Raw data START

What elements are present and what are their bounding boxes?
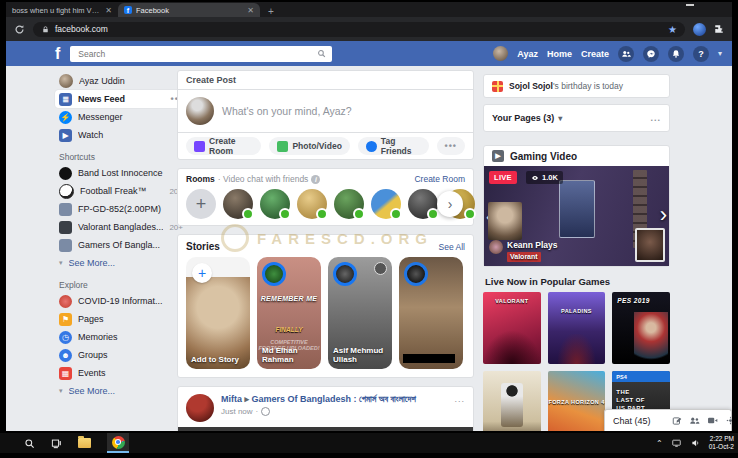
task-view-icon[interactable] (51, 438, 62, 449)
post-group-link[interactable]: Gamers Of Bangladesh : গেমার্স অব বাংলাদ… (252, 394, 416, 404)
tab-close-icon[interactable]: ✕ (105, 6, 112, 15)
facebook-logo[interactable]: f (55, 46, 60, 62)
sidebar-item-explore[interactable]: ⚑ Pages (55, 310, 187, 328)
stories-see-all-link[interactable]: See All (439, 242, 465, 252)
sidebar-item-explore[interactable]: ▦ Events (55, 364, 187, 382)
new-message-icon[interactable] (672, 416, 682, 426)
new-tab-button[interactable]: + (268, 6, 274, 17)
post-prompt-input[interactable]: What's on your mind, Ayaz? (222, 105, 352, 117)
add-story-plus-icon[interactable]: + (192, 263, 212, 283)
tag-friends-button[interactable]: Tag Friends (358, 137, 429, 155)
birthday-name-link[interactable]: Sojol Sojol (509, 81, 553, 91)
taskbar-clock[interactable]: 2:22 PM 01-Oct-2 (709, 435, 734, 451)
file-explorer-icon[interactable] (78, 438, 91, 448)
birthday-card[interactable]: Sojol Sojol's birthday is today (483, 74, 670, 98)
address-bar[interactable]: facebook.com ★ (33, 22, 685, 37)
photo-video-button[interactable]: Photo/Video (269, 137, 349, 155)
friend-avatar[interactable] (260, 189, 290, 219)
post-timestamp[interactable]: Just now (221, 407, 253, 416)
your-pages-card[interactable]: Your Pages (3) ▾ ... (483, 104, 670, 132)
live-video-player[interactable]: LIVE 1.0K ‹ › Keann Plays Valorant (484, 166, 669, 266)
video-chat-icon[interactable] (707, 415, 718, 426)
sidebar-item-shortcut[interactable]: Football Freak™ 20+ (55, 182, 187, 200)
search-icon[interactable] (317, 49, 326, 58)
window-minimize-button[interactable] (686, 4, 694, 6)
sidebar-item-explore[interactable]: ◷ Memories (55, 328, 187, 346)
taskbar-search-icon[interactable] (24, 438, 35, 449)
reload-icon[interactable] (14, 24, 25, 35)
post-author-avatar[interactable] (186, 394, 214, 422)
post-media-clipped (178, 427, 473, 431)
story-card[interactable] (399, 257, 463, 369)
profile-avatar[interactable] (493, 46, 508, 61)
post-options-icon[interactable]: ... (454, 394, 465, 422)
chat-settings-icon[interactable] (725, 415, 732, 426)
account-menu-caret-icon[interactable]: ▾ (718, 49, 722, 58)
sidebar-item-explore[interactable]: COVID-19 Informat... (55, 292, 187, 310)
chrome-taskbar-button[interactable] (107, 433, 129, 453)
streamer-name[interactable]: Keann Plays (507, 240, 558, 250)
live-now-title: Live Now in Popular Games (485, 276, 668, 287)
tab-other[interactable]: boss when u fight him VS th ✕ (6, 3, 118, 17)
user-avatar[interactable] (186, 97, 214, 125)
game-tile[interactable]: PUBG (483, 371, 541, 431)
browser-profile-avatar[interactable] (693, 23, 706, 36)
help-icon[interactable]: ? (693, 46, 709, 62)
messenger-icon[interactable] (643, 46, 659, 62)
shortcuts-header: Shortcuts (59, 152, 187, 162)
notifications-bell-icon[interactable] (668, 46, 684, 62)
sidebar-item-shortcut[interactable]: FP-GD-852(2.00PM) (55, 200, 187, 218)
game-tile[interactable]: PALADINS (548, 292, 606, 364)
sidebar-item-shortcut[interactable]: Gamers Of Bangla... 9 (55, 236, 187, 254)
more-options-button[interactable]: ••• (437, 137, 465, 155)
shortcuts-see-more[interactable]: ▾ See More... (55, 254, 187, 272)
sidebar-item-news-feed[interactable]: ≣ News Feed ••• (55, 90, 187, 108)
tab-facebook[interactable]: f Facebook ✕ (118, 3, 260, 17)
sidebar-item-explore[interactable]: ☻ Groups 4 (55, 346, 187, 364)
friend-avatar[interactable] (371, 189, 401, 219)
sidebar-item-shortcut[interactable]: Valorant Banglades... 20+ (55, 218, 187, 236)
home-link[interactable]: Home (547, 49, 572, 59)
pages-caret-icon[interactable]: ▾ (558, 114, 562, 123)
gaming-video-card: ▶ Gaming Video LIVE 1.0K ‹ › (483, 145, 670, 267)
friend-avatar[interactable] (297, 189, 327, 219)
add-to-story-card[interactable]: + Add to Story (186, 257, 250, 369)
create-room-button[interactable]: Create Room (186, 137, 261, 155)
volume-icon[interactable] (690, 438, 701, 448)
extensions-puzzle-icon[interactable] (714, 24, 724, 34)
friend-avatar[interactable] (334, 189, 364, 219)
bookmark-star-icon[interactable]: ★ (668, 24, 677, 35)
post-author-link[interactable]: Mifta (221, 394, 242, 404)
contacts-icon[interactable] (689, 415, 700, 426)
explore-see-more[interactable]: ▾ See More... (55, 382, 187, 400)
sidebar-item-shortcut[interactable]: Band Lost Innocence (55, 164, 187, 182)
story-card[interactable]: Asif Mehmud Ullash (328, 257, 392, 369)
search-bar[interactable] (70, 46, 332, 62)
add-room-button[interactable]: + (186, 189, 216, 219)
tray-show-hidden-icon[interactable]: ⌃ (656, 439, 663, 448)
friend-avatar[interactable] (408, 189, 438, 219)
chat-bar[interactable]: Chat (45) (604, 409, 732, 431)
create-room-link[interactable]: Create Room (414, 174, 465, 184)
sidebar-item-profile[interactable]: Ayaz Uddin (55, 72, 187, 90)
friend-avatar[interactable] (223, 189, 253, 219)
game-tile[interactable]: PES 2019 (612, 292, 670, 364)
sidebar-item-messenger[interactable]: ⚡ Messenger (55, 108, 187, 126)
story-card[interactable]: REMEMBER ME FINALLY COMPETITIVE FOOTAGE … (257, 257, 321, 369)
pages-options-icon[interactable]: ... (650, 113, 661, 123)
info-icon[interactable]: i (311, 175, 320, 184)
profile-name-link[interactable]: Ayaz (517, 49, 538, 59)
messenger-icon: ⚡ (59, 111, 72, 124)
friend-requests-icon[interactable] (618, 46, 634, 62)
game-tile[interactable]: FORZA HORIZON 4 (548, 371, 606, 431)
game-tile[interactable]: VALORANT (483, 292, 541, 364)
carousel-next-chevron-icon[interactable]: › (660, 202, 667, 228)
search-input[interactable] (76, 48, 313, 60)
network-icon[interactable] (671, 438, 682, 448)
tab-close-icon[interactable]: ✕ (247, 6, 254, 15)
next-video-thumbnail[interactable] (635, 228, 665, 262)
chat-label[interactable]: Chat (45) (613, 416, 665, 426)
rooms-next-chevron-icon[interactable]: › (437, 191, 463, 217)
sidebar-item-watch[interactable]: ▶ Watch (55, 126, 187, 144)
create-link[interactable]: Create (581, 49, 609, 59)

Raw data END

From the records above, show each line that contains the word "close".

* Answer to this problem:
tab-close-icon[interactable]: ✕ (105, 6, 112, 15)
tab-close-icon[interactable]: ✕ (247, 6, 254, 15)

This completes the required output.